If a model generates responses that include information not found in the retrieved context, it introduces closed-domain hallucinations. This means the model is making up facts rather than relying on retrieved information, leading to misinformation and reduced trust.

Example of the Problem

User Query: “What year was the Eiffel Tower completed?”

Retrieved Context: “The Eiffel Tower is an iron lattice tower located in Paris, France. It was designed by Gustave Eiffel.”

Model Response: “The Eiffel Tower was completed in 1889 and is the most visited paid monument in the world.”

What Went Wrong?

  • What We Did Wrong:
    • Retrieved documents contained irrelevant information.
    • The model overgeneralized or extrapolated beyond what was retrieved.
    • The retrieval pipeline was returning too many noisy or loosely related chunks.
  • How It Showed Up in Metrics:
    • Low Context Adherence: The model included information not present in the retrieved documents.
    • High Chunk Attribution but Low Chunk Utilization: The model referenced retrieved data but incorporated only small portions of it.

Improvements and Solutions

Skim through each of these solutions before choosing the best one for your situation!

1

Enforce Context Adherence in Prompts

  • Being more explicit in system prompts can help it stick to just the facts provided:
    Instruction: Only use the retrieved context to answer the question. If the answer is not found, state 'I don’t know.'
    
  • You can also modify the prompt to recommend it uses more of the provided context if there are many relevant results.
    Instruction: Use at least 3 sources in your answer if they are relevant.
    
2

User Queries Are Too Vague

Use query expansion techniques to reformulate the user’s query to retrieve more relevant context.

Ex. User Query: “Eifel Tower” -> “What is the Eifel Tower?”, “When was the Eifel Tower created?”, etc.
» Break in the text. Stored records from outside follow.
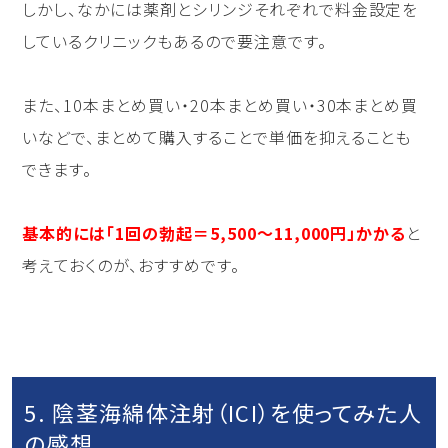
しかし、なかには薬剤とシリンジそれぞれで料金設定を
しているクリニックもあるので要注意です。
また、10本まとめ買い・20本まとめ買い・30本まとめ買
いなどで、まとめて購入することで単価を抑えることも
できます。
基本的には「1回の勃起＝5,500〜11,000円」かかる
と
考えておくのが、おすすめです。
5. 陰茎海綿体注射（ICI）を使ってみた人
の感想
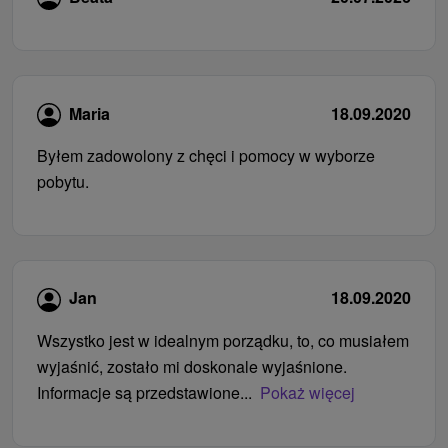
Maria
18.09.2020
Byłem zadowolony z chęci i pomocy w wyborze
pobytu.
Jan
18.09.2020
Wszystko jest w idealnym porządku, to, co musiałem
wyjaśnić, zostało mi doskonale wyjaśnione.
Informacje są przedstawione...
Pokaż więcej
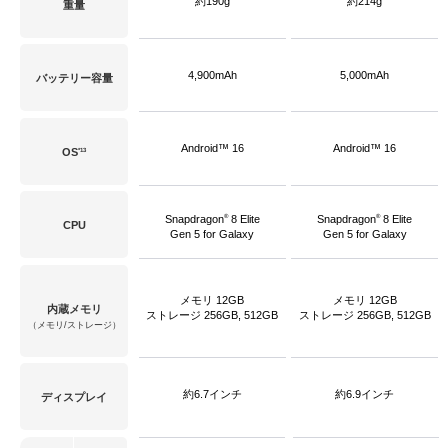
約190g
約214g
重量
4,900mAh
5,000mAh
バッテリー容量
Android™ 16
Android™ 16
*13
OS
®
®
Snapdragon
8 Elite
Snapdragon
8 Elite
CPU
Gen 5 for Galaxy
Gen 5 for Galaxy
メモリ 12GB
メモリ 12GB
内蔵メモリ
ストレージ 256GB, 512GB
ストレージ 256GB, 512GB
（メモリ/ストレージ）
約6.7インチ
約6.9インチ
ディスプレイ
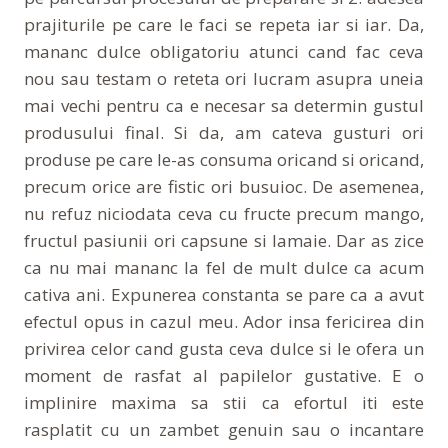
prajiturile pe care le faci se repeta iar si iar. Da,
mananc dulce obligatoriu atunci cand fac ceva
nou sau testam o reteta ori lucram asupra uneia
mai vechi pentru ca e necesar sa determin gustul
produsului final. Si da, am cateva gusturi ori
produse pe care le-as consuma oricand si oricand,
precum orice are fistic ori busuioc. De asemenea,
nu refuz niciodata ceva cu fructe precum mango,
fructul pasiunii ori capsune si lamaie. Dar as zice
ca nu mai mananc la fel de mult dulce ca acum
cativa ani. Expunerea constanta se pare ca a avut
efectul opus in cazul meu. Ador insa fericirea din
privirea celor cand gusta ceva dulce si le ofera un
moment de rasfat al papilelor gustative. E o
implinire maxima sa stii ca efortul iti este
rasplatit cu un zambet genuin sau o incantare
  • You can use an LLM on their query to “guess” the right answer, then use that guess as part of your context retrieval search.
  • You can also generate multiple “alternate” queries to see if they find more relevant context.
  • For short queries, you can expand them into relevant questions.
3

Chunks Are Truncated

  • Increase the chunk size to prevent truncation of important details.
  • Apply better chunking strategies to ensure context retrieval is more structured and relevant.
    • Ex. Use overlapping sliding windows to maintain continuity in extracted information.
4

Retrieved Chunks Are Irrelevant

  • Switch to a more powerful embedding model for retrieval to improve similarity matching.
  • Implementing re-ranking algorithms to prioritize the most relevant chunks from retrieved data. This can give better adherence, but with higher compute required.
    • To mitigate the performance cost of cross-encoding, you can use the faster bi-encoding method to get an initial pool to prioritize further.
  • Increase similarity thresholds to eliminate loosely related retrieved data.
5

Use Hybrid Retrieval Techniques

  • Combine dense vector search (embeddings) with sparse retrieval (BM25, TF-IDF) for better precision.
    • This can improve Context Adherence and Chunk Utilization.
6

Fine Tune For Adherence

  • Penalize generations that introduce out-of-context information by fine-tuning the model with contrastive learning techniques.
  • For some RAG setups, you may accomplish higher adherence by tuning meta-parameters when generating the response (ex. reducing temperature).
    • This can improve Context Adherence.
7

Validate Responses for Adherence

  • Use Context Adherence Plus to generate explanations for why responses are not contextually aligned.
  • Flag responses with adherence scores below a threshold for human review.
  • Apply post-processing filters to remove non-contextual information before presenting responses to users.